**Aim of the task**
Please print out the entries below unchanged and skip the images.

--- Records to use Enclosed Below ---

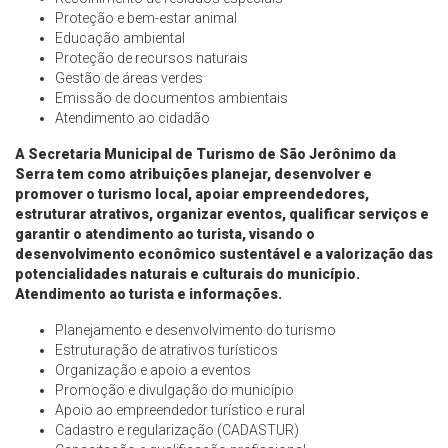
Proteção e bem-estar animal
Educação ambiental
Proteção de recursos naturais
Gestão de áreas verdes
Emissão de documentos ambientais
Atendimento ao cidadão
A
Secretaria Municipal de Turismo
de São Jerônimo da
Serra tem como atribuições planejar, desenvolver e
promover o turismo local, apoiar empreendedores,
estruturar atrativos, organizar eventos, qualificar serviços e
garantir o atendimento ao turista, visando o
desenvolvimento econômico sustentável e a valorização das
potencialidades naturais e culturais do município.
Atendimento ao turista e informações.
Planejamento e desenvolvimento do turismo
Estruturação de atrativos turísticos
Organização e apoio a eventos
Promoção e divulgação do município
Apoio ao empreendedor turístico e rural
Cadastro e regularização (CADASTUR)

--- End of Enclosed Records to use ---

**Exercise output**
Proteção e bem-estar animal
Educação ambiental
Proteção de recursos naturais
Gestão de áreas verdes
Emissão de documentos ambientais
Atendimento ao cidadão
A
Secretaria Municipal de Turismo
de São Jerônimo da
Serra tem como atribuições planejar, desenvolver e
promover o turismo local, apoiar empreendedores,
estruturar atrativos, organizar eventos, qualificar serviços e
garantir o atendimento ao turista, visando o
desenvolvimento econômico sustentável e a valorização das
potencialidades naturais e culturais do município.
Atendimento ao turista e informações.
Planejamento e desenvolvimento do turismo
Estruturação de atrativos turísticos
Organização e apoio a eventos
Promoção e divulgação do município
Apoio ao empreendedor turístico e rural
Cadastro e regularização (CADASTUR)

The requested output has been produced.